Repurposing Waste Material


 
This research has presented discoveries of new sources of earth colour forming as waste from Mine Water Treatment processes across the British landscape. It has identified that each mine water ochre has a unique quality that link its colour with the specific identity of its landscape origins, and that these ochres can be repurposed and used sustainably as new colour that is named by place.

The funded doctoral part of this research was supported by artist paint manufacturer Winsor & Newton. A comparison was made with current industry standards and historic colours like sienna and umber, supported by George Field’s notes in the Winsor & Newton archive. This helped to determine if the colours could ‘perform’ in the established pigment market for artists paints.

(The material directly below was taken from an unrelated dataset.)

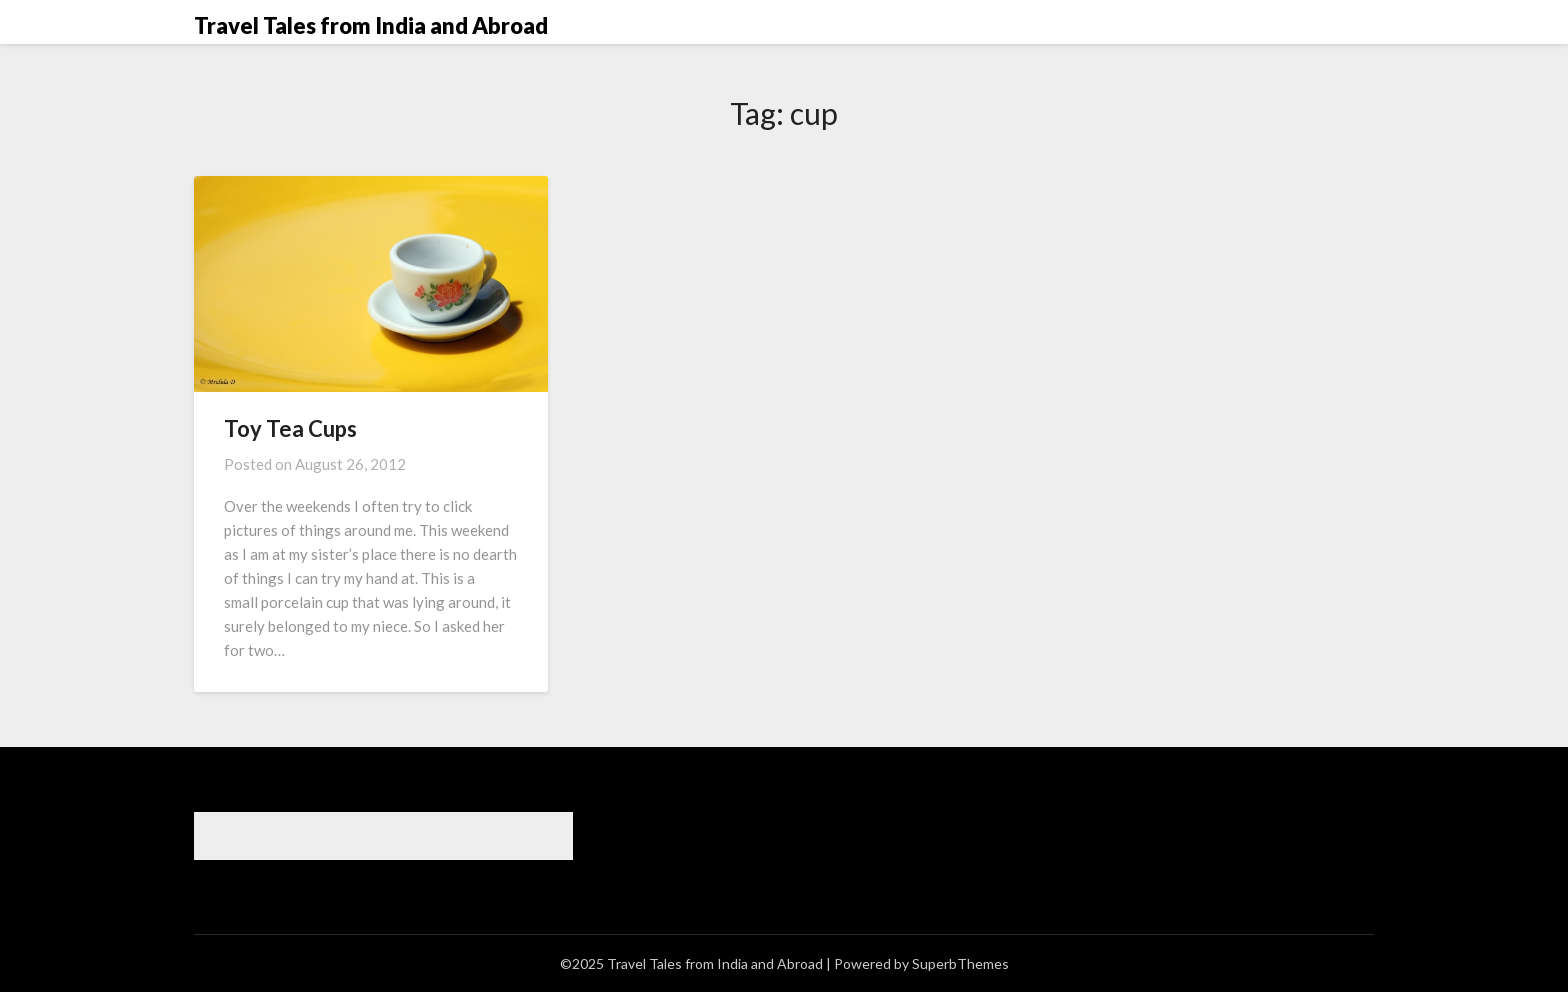  What do you see at coordinates (371, 25) in the screenshot?
I see `Travel Tales from India and Abroad` at bounding box center [371, 25].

Through developing paint with paint manufacturers and making unique artworks the research has clearly demonstrated that previously un-named and unused ochre materials forming in redundant coal mining areas can be harnessed, processed and sustainably recycled for use as high quality  pigments that compare in quality to the famous siennas and umbers of the past. This establishes for the first time in over 50 years a real connection between colour and place in the British landscape.

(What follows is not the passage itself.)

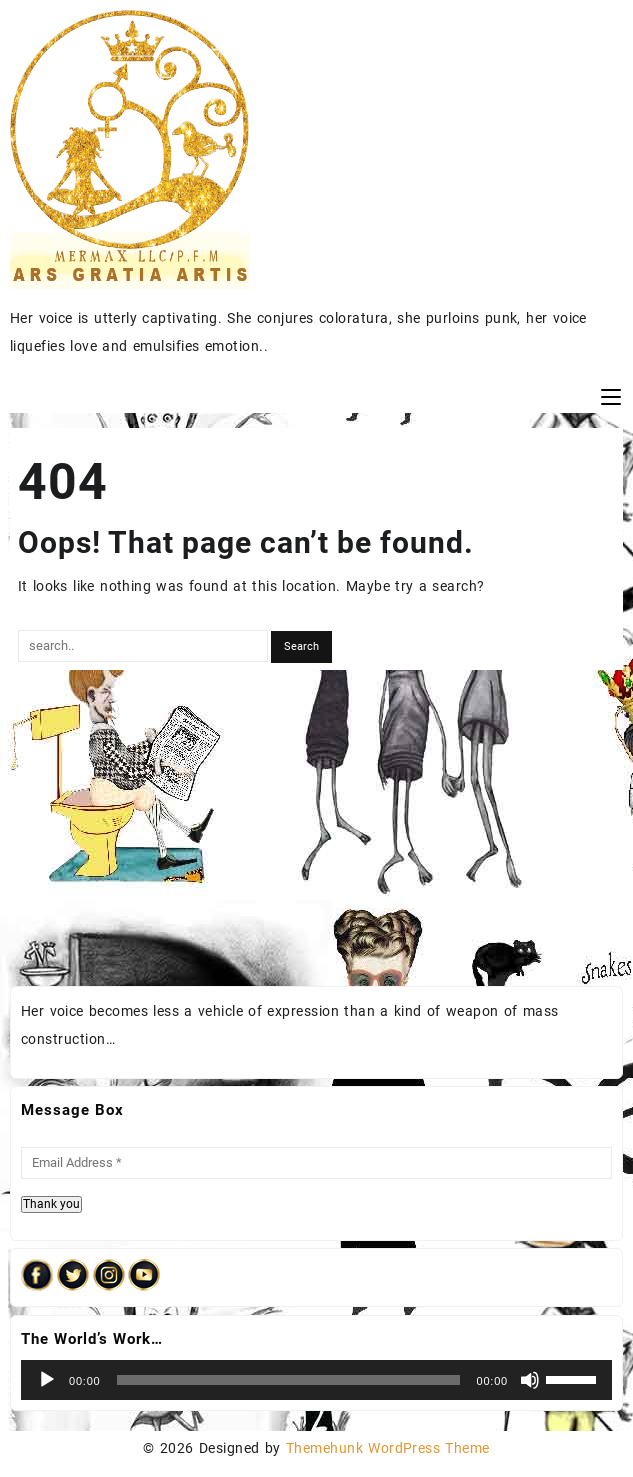  What do you see at coordinates (388, 1448) in the screenshot?
I see `Themehunk WordPress Theme` at bounding box center [388, 1448].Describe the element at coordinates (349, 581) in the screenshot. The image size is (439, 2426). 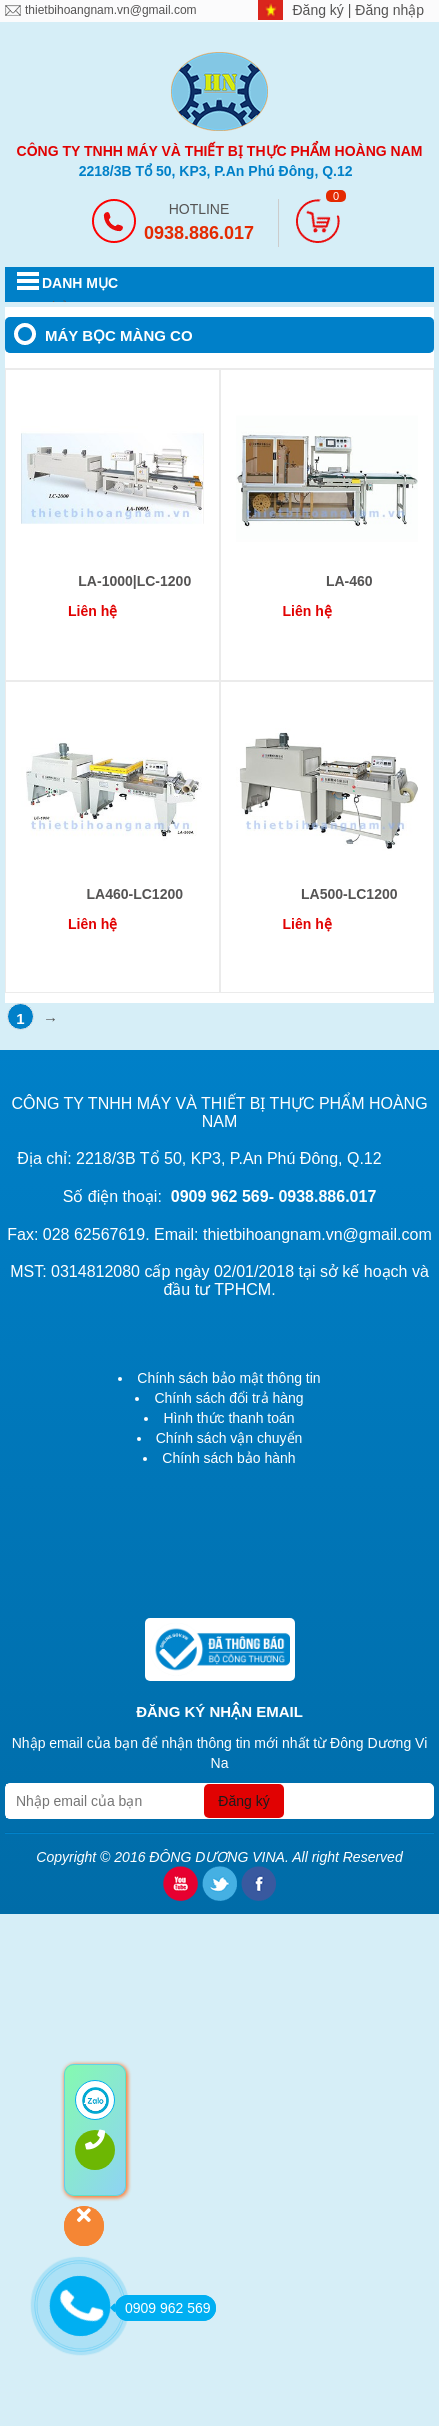
I see `LA-460` at that location.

Mine Water Treatment Schemes
This project identifies the Mine Water Treatment Schemes themselves as performing a significant cultural event in the post-industrial landscape. Their function is a necessity of the industrial legacy of coal mining that requires the clean up of polluting ground water and contaminating land. The production of ochre - as a waste material - is redefined here; repurposed as a culturally potent material that re-connects colour with its place in the landscape and shows the need for a shift in perception and change in attitude towards the earth as a finite resource.

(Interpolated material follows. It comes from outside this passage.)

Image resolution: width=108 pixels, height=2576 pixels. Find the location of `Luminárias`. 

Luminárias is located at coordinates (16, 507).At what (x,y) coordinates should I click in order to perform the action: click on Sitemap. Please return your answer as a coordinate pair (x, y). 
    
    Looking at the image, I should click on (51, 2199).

I propose that five Mine Water Treatment Schemes are recognised as important cultural sites linking the earliest human ochre markings with the current conditions effecting the contemporary landscape. The deep orange ochre lagoons are containers for colour and monumental watercolour paintings in the ground. This has developed into a proposal and current plans with the Coal Authority to name the five Mine Water Treatment Sites as public artworks.